Task instructions - What you return must match the records word for word, except that pictures are dropped.

Material for this exercise -
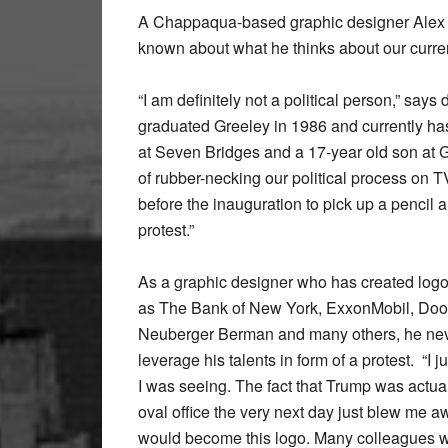
A Chappaqua-based graphic designer Alex d
known about what he thinks about our curren
“I am definitely not a political person,” says
graduated Greeley in 1986 and currently ha
at Seven Bridges and a 17-year old son at Gr
of rubber-necking our political process on TV
before the inauguration to pick up a pencil 
protest.”
As a graphic designer who has created log
as The Bank of New York, ExxonMobil, Doos
Neuberger Berman and many others, he nev
leverage his talents in form of a protest. “I 
I was seeing. The fact that Trump was actual
oval office the very next day just blew me a
would become this logo. Many colleagues 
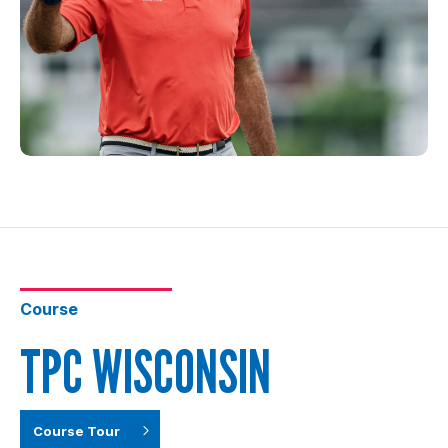
Course
TPC WISCONSIN
Course Tour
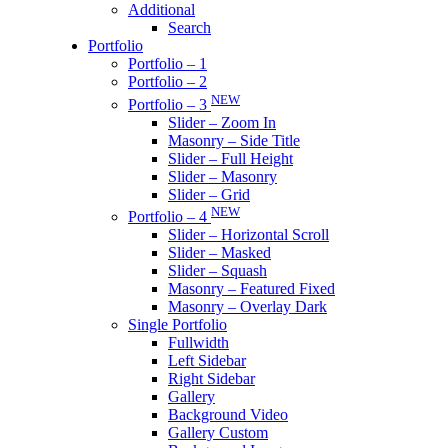
Additional
Search
Portfolio
Portfolio – 1
Portfolio – 2
NEW
Portfolio – 3
Slider – Zoom In
Masonry – Side Title
Slider – Full Height
Slider – Masonry
Slider – Grid
NEW
Portfolio – 4
Slider – Horizontal Scroll
Slider – Masked
Slider – Squash
Masonry – Featured Fixed
Masonry – Overlay Dark
Single Portfolio
Fullwidth
Left Sidebar
Right Sidebar
Gallery
Background Video
Gallery Custom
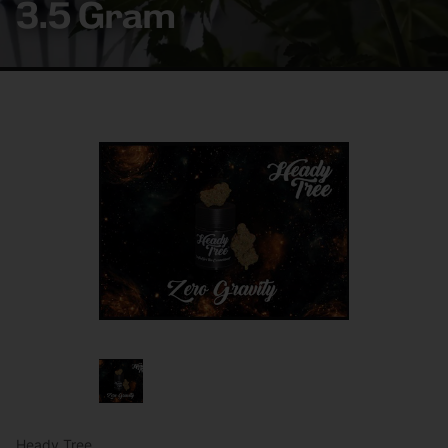
3.5 Gram
Heady Tree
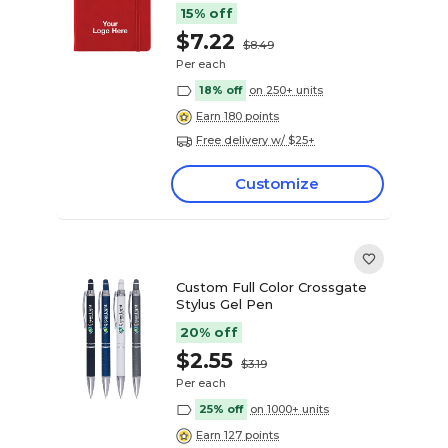
15% off
$7.22
$8.49
Per each
18% off
on 250+ units
Earn 180 points
Free delivery w/ $25+
Customize
Custom Full Color Crossgate
Stylus Gel Pen
20% off
$2.55
$3.19
Per each
25% off
on 1000+ units
Earn 127 points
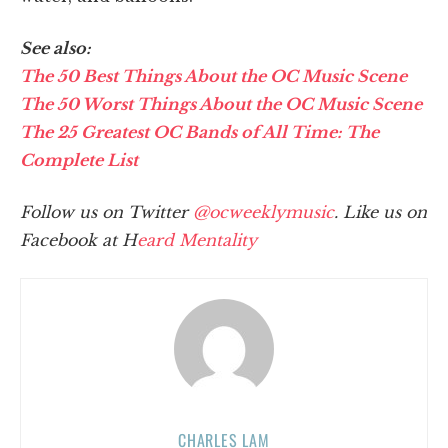
See also:
The 50 Best Things About the OC Music Scene
The 50 Worst Things About the OC Music Scene
The 25 Greatest OC Bands of All Time: The
Complete List
Follow us on Twitter
@ocweeklymusic
. Like us on
Facebook at H
eard Mentality
CHARLES LAM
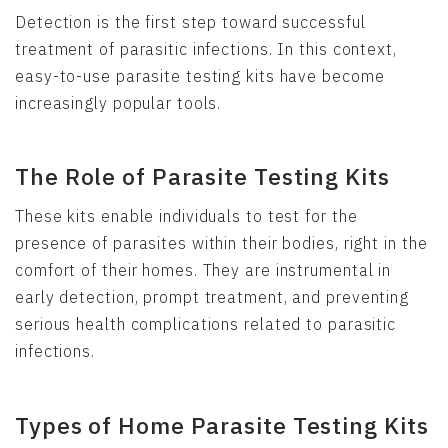
Detection is the first step toward successful
treatment of parasitic infections. In this context,
easy-to-use parasite testing kits have become
increasingly popular tools.
The Role of Parasite Testing Kits
These kits enable individuals to test for the
presence of parasites within their bodies, right in the
comfort of their homes. They are instrumental in
early detection, prompt treatment, and preventing
serious health complications related to parasitic
infections.
Types of Home Parasite Testing Kits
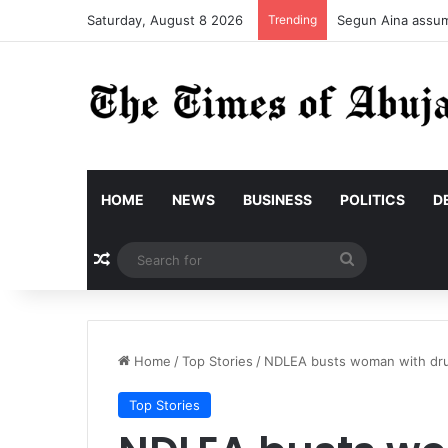
Saturday, August 8 2026
Trending
Segun Aina assume
HOME
NEWS
BUSINESS
POLITICS
D
Random Article
Search
for
Home
/
Top Stories
/
NDLEA busts woman with dru
Top Stories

Answer space -
A Chappaqua-based graphic designer Alex d
known about what he thinks about our curren
“I am definitely not a political person,” says
graduated Greeley in 1986 and currently ha
at Seven Bridges and a 17-year old son at Gr
of rubber-necking our political process on TV
before the inauguration to pick up a pencil 
protest.”
As a graphic designer who has created log
as The Bank of New York, ExxonMobil, Doos
Neuberger Berman and many others, he nev
leverage his talents in form of a protest. “I 
I was seeing. The fact that Trump was actual
oval office the very next day just blew me a
would become this logo. Many colleagues 
Course
TPC WISCONSIN
Course Tour
Additional
Search
Portfolio
Portfolio – 1
Portfolio – 2
NEW
Portfolio – 3
Slider – Zoom In
Masonry – Side Title
Slider – Full Height
Slider – Masonry
Slider – Grid
NEW
Portfolio – 4
Slider – Horizontal Scroll
Slider – Masked
Slider – Squash
Masonry – Featured Fixed
Masonry – Overlay Dark
Single Portfolio
Fullwidth
Left Sidebar
Right Sidebar
Gallery
Background Video
Gallery Custom
3.5 Gram
Heady Tree
15% off
$7.22
$8.49
Per each
18% off
on 250+ units
Earn 180 points
Free delivery w/ $25+
Customize
Custom Full Color Crossgate
Stylus Gel Pen
20% off
$2.55
$3.19
Per each
25% off
on 1000+ units
Earn 127 points
See also:
The 50 Best Things About the OC Music Scene
The 50 Worst Things About the OC Music Scene
The 25 Greatest OC Bands of All Time: The
Complete List
Follow us on Twitter
@ocweeklymusic
. Like us on
Facebook at H
eard Mentality
CHARLES LAM
Detection is the first step toward successful
treatment of parasitic infections. In this context,
easy-to-use parasite testing kits have become
increasingly popular tools.
The Role of Parasite Testing Kits
These kits enable individuals to test for the
presence of parasites within their bodies, right in the
comfort of their homes. They are instrumental in
early detection, prompt treatment, and preventing
serious health complications related to parasitic
infections.
Types of Home Parasite Testing Kits
Saturday, August 8 2026
Trending
Segun Aina assume
HOME
NEWS
BUSINESS
POLITICS
D
Random Article
Search
for
Home
/
Top Stories
/
NDLEA busts woman with dru
Top Stories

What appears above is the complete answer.